• _Problem to solve_
Your job is to copy the lines from the material that include "notre".

• _Input_
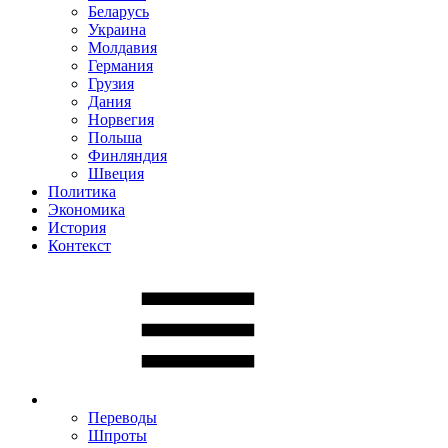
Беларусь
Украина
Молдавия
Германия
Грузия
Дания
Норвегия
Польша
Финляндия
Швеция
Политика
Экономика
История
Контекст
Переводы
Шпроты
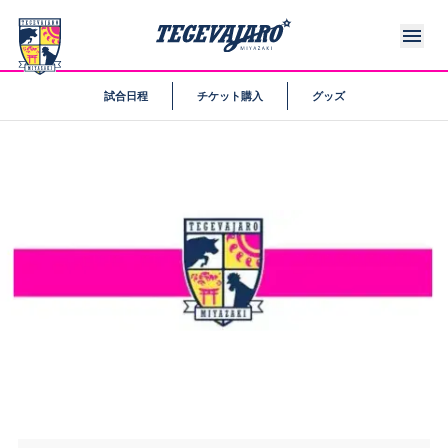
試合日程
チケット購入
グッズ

...

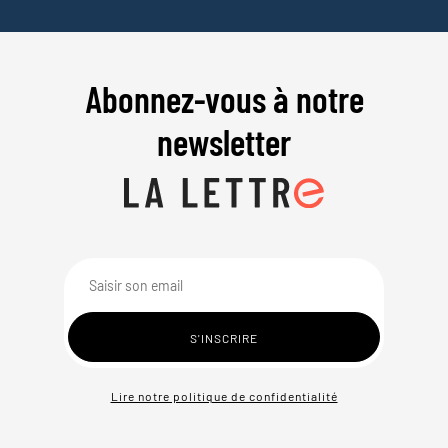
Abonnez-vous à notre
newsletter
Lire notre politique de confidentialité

• _Answer below_
Abonnez-vous à notre
Lire notre politique de confidentialité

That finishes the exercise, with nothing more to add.